Decaindo na apelação, cabe à ré suportar as custas correspondentes (artigo 527º/1 do CPC).

5. Dispositivo
Ante o expendido, acordam os Juízes do Tribunal da Relação do Porto em julgar improcedente a apelação e, por conseguinte, em confirmar a sentença recorrida.
Custas do recurso a cargo da recorrente.
*
Porto, 16 de maio de 2017.
Maria Cecília Agante
José Carvalho
Rodrigues Pires
______________
[1] In www.dgsi.pt: Ac.
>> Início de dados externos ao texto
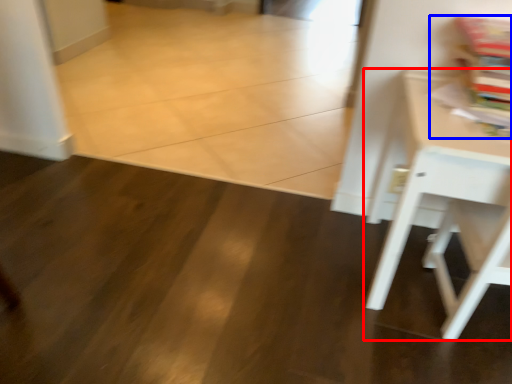 Question: Which of the following is the closest to the observer, table (highlighted by a red box) or magazine (highlighted by a blue box)?

Choices:
 (A) table
 (B) magazine

Answer: (A)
RL de 18-10-2012, processo 8186/11.2TBOER.L1-2.
[2] Alterado pelos decretos-lei n.º 220/95, de 31 de agosto, n.º 249/99, de 07 de julho, e n.º 323/2001, de 17 de dezembro, doravante denominado por “RCCG”.
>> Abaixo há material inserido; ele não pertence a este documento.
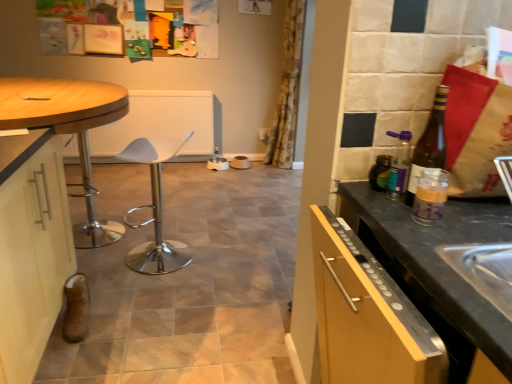 Locate an element on the screen. free spot in front of white plastic bar stool at center is located at coordinates (147, 292). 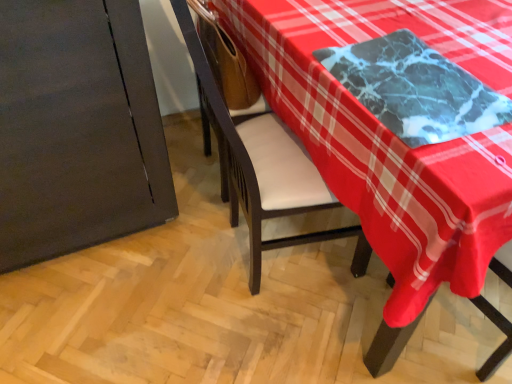 Question: From a real-world perspective, is wooden armchair at center positioned above or below marble table at upper right?

Choices:
 (A) above
 (B) below

Answer: (A)

Question: Is wooden armchair at center in front of or behind marble table at upper right in the image?

Choices:
 (A) front
 (B) behind

Answer: (B)

Question: Based on their relative distances, which object is nearer to the marble-like black tray at upper right?

Choices:
 (A) wooden armchair at center
 (B) marble table at upper right

Answer: (B)

Question: Based on their relative distances, which object is farther from the wooden armchair at center?

Choices:
 (A) marble-like black tray at upper right
 (B) marble table at upper right

Answer: (A)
[3] In www.dgsi.pt: Ac. do STJ de 13-09-2016, processo 1262/14.1T8VCT-B.G1.S1.
[4] In www.dgsi.pt: Acs. do STJ de 14-03-2017, processo 7599/14.2T8LSB.L1.S1; 14-12-2016, processo 20054/10.0T2SNT.L2.S1.
[5] Antunes Varela, Das Obrigações em Geral, Almedina, 7ª ed., pág. 262.
[6] Mário Júlio de Almeida Costa e António Menezes Cordeiro, Cláusulas Contratuais Gerais, Almedina, 1990, pág. 17.
[7] Almeno de Sá, Cláusulas Contratuais Gerais e Directiva sobre Cláusulas Abusivas, Almedina, 2,ª ed. revista e aumentada, pág. 212.
[8] Joaquim de Sousa Ribeiro, O Problema Do Contrato – As Cláusulas Contratuais Gerais e o Princípio da Liberdade Contratual, Almedina, 1999, pág. 447.
[9] Mário Júlio de Almeida Costa e António Menezes Cordeiro, ibidem, pág. 61.
[10] Almeno de Sá, ibidem, pág. 119.
[11] Ana Prata, Contratos de Adesão e Cláusulas Contratuais Gerais, Almedina, 2010, pág. 627; in www.dgsi.pt: Ac. do STJ de 09-12-2014, processo 1004/12.6TJLSB.L1.S1.
[12] In www.dgsi.pt: Ac. do STJ de 06-10-2016, processo 1946/09.6TJLSB.L1.S1.
[13] In www.dgsi.pt: Ac. do STJ de 16-10-2014, processo 2476/10.9YXLSB.L1.S1.
[14] In www.dgsi.pt: Ac. da RP de 07-04-2016, processo 13737/15.0T8PRT.P1.
[15] In www.dgsi.pt: Acs. do STJ de 26-09-2013, processo 15/10.7TJLSB.L1.S1; 14-12-2016, processo 20054/10.0T2SNT.L2.S1; 06-10-2016, processo 1946/09.6TJLSB.L1.S1; RL de 18-10-2102, processo 8186/11.2TBOER.L1-2; 8-02-2013, processo 2966/08.3TJLSB.L2-2; 26-02-2013, processo 122/09.2TJLSB.L1-7.
[16] In www.dgsi.pt: Ac. do STJ de 13-09-2016, processo 1262/14.1T8VCT-B.G1.S1.
[17] Menezes Cordeiro, Tratado de Direito Civil Português, volume I, Tomo I, Almedina, 3ª ed., página 639; Almeno de Sá, ibidem, pág.40.
[18] In www.dgsi.pt: Ac. da RL de 18-10-2102, processo 8186/11.2TBOER.L1-2.